Mein Plan war, die Investition von knapp $50 wieder rein zu holen. $50 hatte es bei Tunecore gekostet, das Album in iTunes, Amazon MP3, Spotify und weitere Dienste einzustellen. Alles was über meine Investition hinaus eingenommen wird wäre natürlich auch willkommen. iTunes stellt einem keine Liveübersicht über Einnahmen bereit, sondern bietet zwei Formen der Information: Ein wöchentlicher »trend report«, der relativ genau aber nicht exakt wiedergibt, wann wieviel gekauft wurde, und einen monatlichen »sales report«, der exakt angibt, wieviel Geld eingenommen wurde und einem danach bereit steht.
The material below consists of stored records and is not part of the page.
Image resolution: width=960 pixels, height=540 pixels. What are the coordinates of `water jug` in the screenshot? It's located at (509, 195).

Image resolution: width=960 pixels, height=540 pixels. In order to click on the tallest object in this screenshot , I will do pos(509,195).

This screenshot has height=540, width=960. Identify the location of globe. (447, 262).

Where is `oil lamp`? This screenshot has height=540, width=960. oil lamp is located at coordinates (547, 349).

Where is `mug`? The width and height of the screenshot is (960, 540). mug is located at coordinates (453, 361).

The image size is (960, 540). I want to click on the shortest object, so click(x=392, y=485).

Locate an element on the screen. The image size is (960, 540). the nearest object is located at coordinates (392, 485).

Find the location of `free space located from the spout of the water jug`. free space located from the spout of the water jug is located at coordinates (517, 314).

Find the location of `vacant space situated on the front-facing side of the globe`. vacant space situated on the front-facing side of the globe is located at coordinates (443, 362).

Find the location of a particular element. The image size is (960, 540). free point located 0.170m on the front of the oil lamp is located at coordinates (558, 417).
Diesen monatlichen Report gibt es aber erst wesentlich später nach dem Abrechnungszeitraum. Das dürfte der Musikindustrie geschuldet sein, da iTunes vermutlich wegen der großen Labels nie auf Live-Statistiken und dergleichen ausgelegt war. Die Mühlen der Musikindustrie mahlen langsam.

Was hat's gebracht?

Weniger als erhofft. Da sich keine elf oder mehr Titel auf meinem Album befinden, werden Verkäufe nicht nach Alben sondern nach Einzeltiteln berechnet, weshalb ich nicht sagen kann, wieviele Leute das ganze Werk gekauft haben, aber ich kann hochrechnen und komme so auf 10,375 verkaufte Alben. Davon 9,125 in Deutschland. Der Rest wurde in Schweden verkauft. In den USA oder sonstigen Ländern kein einiziger Song. Witzig ist: Ich weiß wer das Album in Schweden gekauft hat und kenne mindestens 7 der Käufer aus Deutschland. Bleiben nur um die 2 Alben, von denen ich die Käufer nicht kenne. Ziemlich mageres Ergebnis.
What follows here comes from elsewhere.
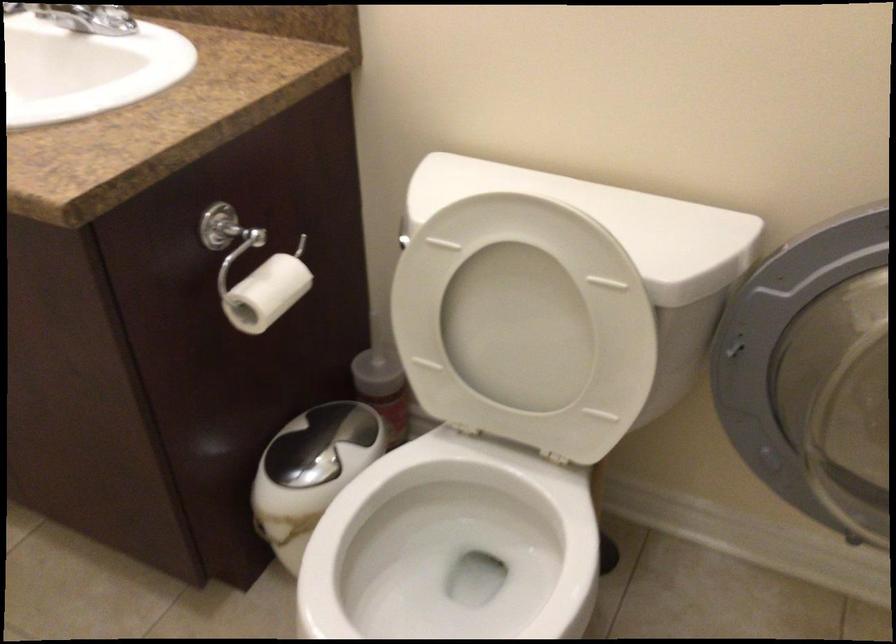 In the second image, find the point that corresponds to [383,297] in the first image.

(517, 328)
Trotzdem habe ich meine Investition wieder drin. Grade so. Pro verkauften Song erhalte ich 0,71 Eurocent, was in Summe auf knappe 59 Euro kommt. Von den 9 Euro Gewinn kaufe ich mir ein Eis.

Die Verkäufe liefen übrigens alle auschließlich in der Veröffentlichungswoche und zwei Wochen danach ab. Seit dem wurden keine Songs mehr verkauft. Außerdem scheint iTunes nach wie vor das letzte Wort zu sein. Keine Verkäufe oder Plays von Amazon MP3, Spotify, eMusic und Konsorten.

Und jetzt?

Jetzt werde ich mal schauen wo und wie ich das Album bewerben kann. Ich bin Podcaster, ich kann auf Twitter noch mal die Werbetrommel rühren, und mir fallen bestimmt noch mehr Kanäle ein. Das Album ist jetzt erst mal ein Jahr lang drin, danach würde es mich noch mal 10 Euro kosten (glaube ich), es ein weiteres Jahr einzustellen. Je nach dem, wieviel bis dann verkauft wurde, entscheide ich, ob es sich überhaupt lohnt.

Was ich auf jeden Fall mitgenommen habe, ist Erfahrung, wie so ein Albumverkauf abläuft, was man braucht, und dass Werbung alles ist, solange man nicht bekannt ist.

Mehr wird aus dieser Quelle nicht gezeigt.